By using the penalty method, you can reach the optimum while satisfying the constraints. Optimum point lies at the intersection of both the constraints (which makes both constraints active). It is recommended to change optimization parameters (such as starting point, penalty multiplier, etc.) and see how the solution changes.
NOTE: The optimization method used is
L-BGS-B
which is a modified version ofBFGS
for bounded optimization.
Question: Use SLSQP method for solving the original constrained optimization problem.

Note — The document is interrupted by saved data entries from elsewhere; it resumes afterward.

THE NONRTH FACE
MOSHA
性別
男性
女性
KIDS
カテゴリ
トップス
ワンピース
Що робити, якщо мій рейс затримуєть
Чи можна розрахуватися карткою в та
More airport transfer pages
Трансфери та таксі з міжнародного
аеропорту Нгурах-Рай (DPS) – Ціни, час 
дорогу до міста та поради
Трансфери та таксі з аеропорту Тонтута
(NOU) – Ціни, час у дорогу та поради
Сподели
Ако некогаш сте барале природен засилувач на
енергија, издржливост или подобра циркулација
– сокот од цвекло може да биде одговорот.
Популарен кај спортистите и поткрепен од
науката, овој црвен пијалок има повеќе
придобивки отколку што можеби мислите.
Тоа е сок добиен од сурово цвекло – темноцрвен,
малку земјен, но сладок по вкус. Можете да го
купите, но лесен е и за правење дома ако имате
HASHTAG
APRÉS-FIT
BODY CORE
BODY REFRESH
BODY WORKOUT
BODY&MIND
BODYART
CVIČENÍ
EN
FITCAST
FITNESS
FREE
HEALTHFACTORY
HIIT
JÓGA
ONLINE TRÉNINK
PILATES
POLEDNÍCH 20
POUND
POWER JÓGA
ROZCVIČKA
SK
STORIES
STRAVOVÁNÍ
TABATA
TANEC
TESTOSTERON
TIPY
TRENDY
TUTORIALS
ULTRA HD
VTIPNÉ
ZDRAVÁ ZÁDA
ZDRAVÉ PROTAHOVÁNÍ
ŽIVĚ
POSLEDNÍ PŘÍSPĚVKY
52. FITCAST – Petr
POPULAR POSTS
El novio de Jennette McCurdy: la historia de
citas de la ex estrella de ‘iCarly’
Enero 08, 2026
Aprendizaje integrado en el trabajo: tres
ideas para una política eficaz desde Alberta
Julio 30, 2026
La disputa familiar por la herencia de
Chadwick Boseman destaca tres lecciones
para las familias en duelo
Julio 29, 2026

Answer: Below block of code defines various parameters for optimization using SLSQP method:
# Starting point
x0 = np.array([-2, -2])
# Solver
method = "SLSQP"
# Defines which finite difference scheme to use. Possible values are:
# "2-point" - forward/backward difference
# "3-point" - central difference
# "cs" - complex step
jac = "3-point"
# Defining dict for storing history of optimization
history = {}
history["x1"] = [x0[0]]
history["x2"] = [x0[1]]
history["f"] = [f(x0)]
history["g1"] = [g1(x0)]
history["g2"] = [g2(x0)]
# Solver options
options ={
"disp": True
}
# Setting bounds
bounds = [(-3,5), (-3,4)]
# Setting constraints - optimizer needs a list of Nonlinear constraints objects
# Read the documentation for more details.

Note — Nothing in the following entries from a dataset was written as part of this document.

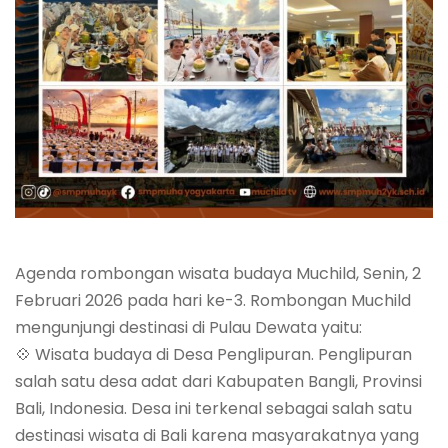
Agenda rombongan wisata budaya Muchild, Senin, 2
Februari 2026 pada hari ke-3. Rombongan Muchild
mengunjungi destinasi di Pulau Dewata yaitu:
💠 Wisata budaya di Desa Penglipuran. Penglipuran
salah satu desa adat dari Kabupaten Bangli, Provinsi
Bali, Indonesia. Desa ini terkenal sebagai salah satu
destinasi wisata di Bali karena masyarakatnya yang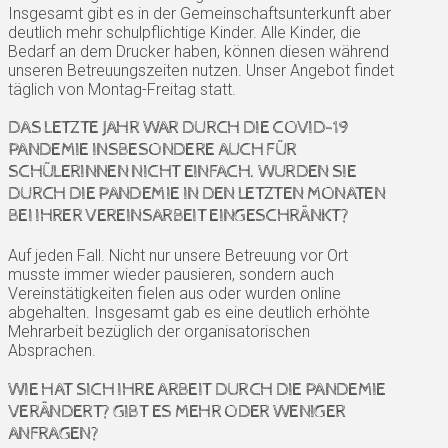
Insgesamt gibt es in der Gemeinschaftsunterkunft aber
deutlich mehr schulpflichtige Kinder. Alle Kinder, die
Bedarf an dem Drucker haben, können diesen während
unseren Betreuungszeiten nutzen. Unser Angebot findet
täglich von Montag-Freitag statt.
DAS LETZTE JAHR WAR DURCH DIE COVID-19
PANDEMIE INSBESONDERE AUCH FÜR
SCHÜLERINNEN NICHT EINFACH. WURDEN SIE
DURCH DIE PANDEMIE IN DEN LETZTEN MONATEN
BEI IHRER VEREINSARBEIT EINGESCHRÄNKT?
Auf jeden Fall. Nicht nur unsere Betreuung vor Ort
musste immer wieder pausieren, sondern auch
Vereinstätigkeiten fielen aus oder wurden online
abgehalten. Insgesamt gab es eine deutlich erhöhte
Mehrarbeit bezüglich der organisatorischen
Absprachen.
WIE HAT SICH IHRE ARBEIT DURCH DIE PANDEMIE
VERÄNDERT? GIBT ES MEHR ODER WENIGER
ANFRAGEN?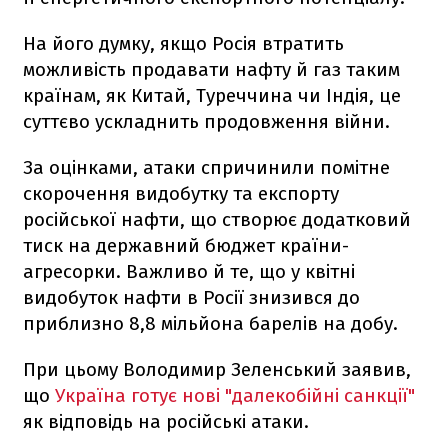
На його думку, якщо Росія втратить
можливість продавати нафту й газ таким
країнам, як Китай, Туреччина чи Індія, це
суттєво ускладнить продовження війни.
За оцінками, атаки спричинили помітне
скорочення видобутку та експорту
російської нафти, що створює додатковий
тиск на державний бюджет країни-
агресорки. Важливо й те, що у квітні
видобуток нафти в Росії знизився до
приблизно 8,8 мільйона барелів на добу.
При цьому Володимир Зеленський заявив,
що
Україна готує нові "далекобійні санкції"
як відповідь на російські атаки.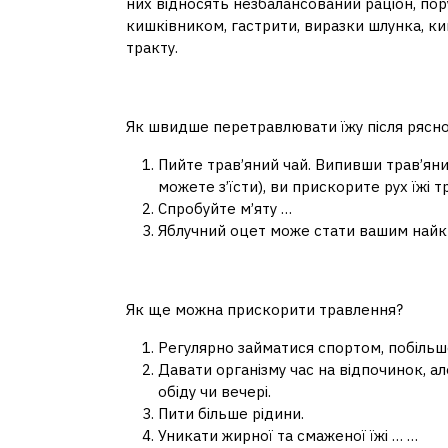
них відносять незбалансований раціон, пор
кишківником, гастрити, виразки шлунка, ки
тракту.
Що допомагає швидше
Як швидше перетравлювати їжу після рясно
Пийте трав’яний чай. Випивши трав’яни
можете з’їсти), ви прискорите рух їжі 
Спробуйте м’яту …
Яблучний оцет може стати вашим най
Як прискорити процес 
Як ще можна прискорити травлення?
Регулярно займатися спортом, побільше
Давати організму час на відпочинок, ал
обіду чи вечері.
Пити більше рідини.
Уникати жирної та смаженої їжі … …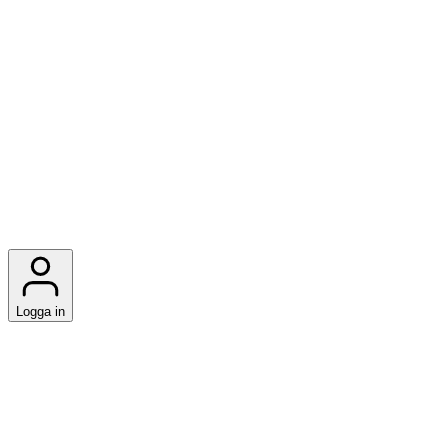
Logga in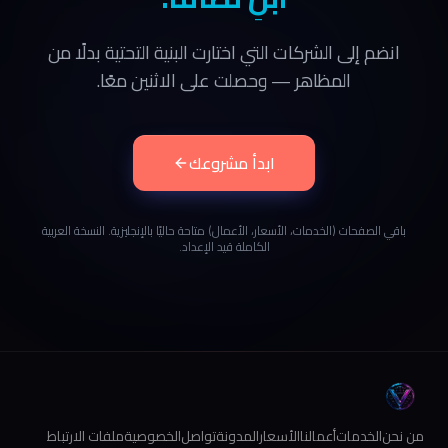
انضم إلى الشركات التي اختارت البنية التحتية بدلًا من
المظاهر — وحصلت على الاثنين معًا.
ابدأ مشروعك
باقي الصفحات (الخدمات، الأسعار، الأعمال) متاحة حاليًا بالإنجليزية. النسخة العربية
الكاملة قيد الإعداد.
من نحن
الخدمات
أعمالنا
الأسعار
المدونة
تواصل
الخصوصية
ملفات الارتباط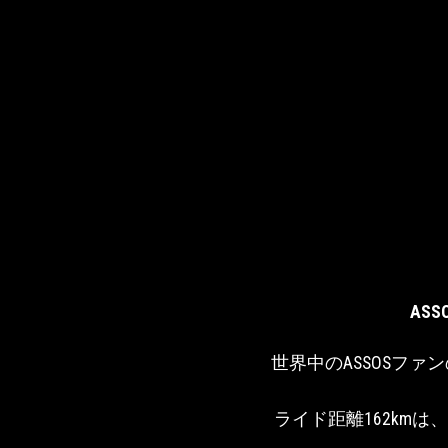
AS
世界中のASSOSファ
ライド距離162km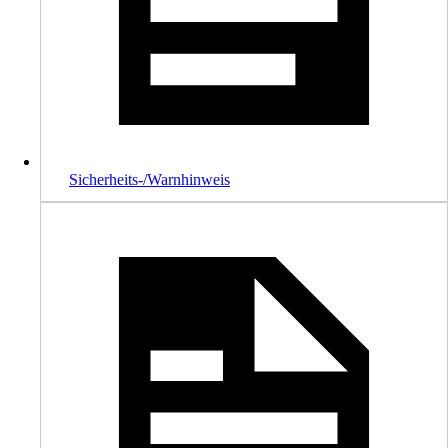
Sicherheits-/Warnhinweis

constraints = [NonlinearConstraint(g1, -np.inf, 0),
NonlinearConstraint(g2, -np.inf, 0)]
# Minimize the function
result = minimize(fun=f, x0=x0, method=method, jac=jac,
constraints=constraints, callback=callback,
options=options, bounds=bounds)
# Print value of x
print("Value of x1 at optimum: {}".format(result.x[0]))
print("Value of x2 at optimum: {}".format(result.x[1]))

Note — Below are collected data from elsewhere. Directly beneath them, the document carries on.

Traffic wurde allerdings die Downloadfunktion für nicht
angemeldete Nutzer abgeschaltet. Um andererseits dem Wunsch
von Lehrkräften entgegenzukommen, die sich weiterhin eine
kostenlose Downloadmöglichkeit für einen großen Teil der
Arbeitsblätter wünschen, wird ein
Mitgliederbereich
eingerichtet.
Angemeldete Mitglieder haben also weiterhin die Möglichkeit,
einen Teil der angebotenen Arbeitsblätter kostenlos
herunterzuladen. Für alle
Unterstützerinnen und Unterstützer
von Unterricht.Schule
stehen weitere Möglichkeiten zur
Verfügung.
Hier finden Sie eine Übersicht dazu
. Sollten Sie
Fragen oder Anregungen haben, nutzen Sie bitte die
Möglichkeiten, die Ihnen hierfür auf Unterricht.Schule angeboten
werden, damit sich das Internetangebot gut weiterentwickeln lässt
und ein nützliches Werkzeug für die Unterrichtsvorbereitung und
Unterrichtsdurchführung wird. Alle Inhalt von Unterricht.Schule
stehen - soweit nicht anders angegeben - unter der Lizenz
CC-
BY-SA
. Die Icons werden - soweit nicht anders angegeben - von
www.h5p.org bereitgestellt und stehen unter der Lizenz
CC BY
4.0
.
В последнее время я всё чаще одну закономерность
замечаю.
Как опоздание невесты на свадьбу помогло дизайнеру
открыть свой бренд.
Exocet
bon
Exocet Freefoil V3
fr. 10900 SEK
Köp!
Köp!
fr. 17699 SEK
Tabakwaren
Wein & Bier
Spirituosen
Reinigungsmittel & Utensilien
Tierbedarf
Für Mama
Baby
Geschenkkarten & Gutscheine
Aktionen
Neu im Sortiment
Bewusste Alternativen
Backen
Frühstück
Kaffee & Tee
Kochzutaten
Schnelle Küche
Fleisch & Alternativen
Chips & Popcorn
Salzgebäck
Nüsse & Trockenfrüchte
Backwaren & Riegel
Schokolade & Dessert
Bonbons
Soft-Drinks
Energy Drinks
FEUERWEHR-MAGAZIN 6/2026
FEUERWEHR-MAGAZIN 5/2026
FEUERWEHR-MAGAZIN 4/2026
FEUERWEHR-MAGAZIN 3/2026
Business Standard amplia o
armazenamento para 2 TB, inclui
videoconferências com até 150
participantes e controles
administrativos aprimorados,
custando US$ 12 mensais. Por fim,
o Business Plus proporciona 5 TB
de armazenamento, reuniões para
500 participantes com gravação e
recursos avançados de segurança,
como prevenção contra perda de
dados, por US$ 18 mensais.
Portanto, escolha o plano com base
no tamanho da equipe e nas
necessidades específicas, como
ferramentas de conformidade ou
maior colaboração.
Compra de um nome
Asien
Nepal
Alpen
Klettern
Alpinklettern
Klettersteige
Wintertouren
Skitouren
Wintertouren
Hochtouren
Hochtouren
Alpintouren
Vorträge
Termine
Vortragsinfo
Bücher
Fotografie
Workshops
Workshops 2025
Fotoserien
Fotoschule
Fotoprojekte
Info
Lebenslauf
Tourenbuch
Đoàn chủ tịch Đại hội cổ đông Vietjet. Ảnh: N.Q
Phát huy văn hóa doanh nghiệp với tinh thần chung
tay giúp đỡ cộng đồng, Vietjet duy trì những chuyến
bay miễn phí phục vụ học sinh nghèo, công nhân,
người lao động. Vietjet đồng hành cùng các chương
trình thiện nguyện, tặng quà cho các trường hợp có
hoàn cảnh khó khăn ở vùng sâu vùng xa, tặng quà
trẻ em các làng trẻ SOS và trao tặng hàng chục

print("Value of g1 at optimum: {}".format(g1(result.x)))
print("Value of g2 at optimum: {}".format(g2(result.x)))
# Convergence plots
opt_plots(history, method=method)
Optimization terminated successfully (Exit mode 0)
Current function value: -3.523406546437449
Iterations: 7
Function evaluations: 36
Gradient evaluations: 7
Value of x1 at optimum: 1.0623763071639867
Value of x2 at optimum: 2.120861810878845
Value of g1 at optimum: [2.46287879e-10]
Value of g2 at optimum: [2.22692002e-07]
SLSQP
reaches the same optimum as penalty method but with much less number of iterations (and function evaluations). It is specifically designed for constrained optimization and uses Quadratic Programming approach. It is recommended to use SQP based methods for constrained optimization.
SLSQP
method is very sensitive to the starting point. Try changing the starting point and see how the optimization path changes. For example, try (4,-2) as the starting point and you will see that the optimization process goes to the boundary of contour plot and reverts back towards to optimum since the bounds are provided to optimizer.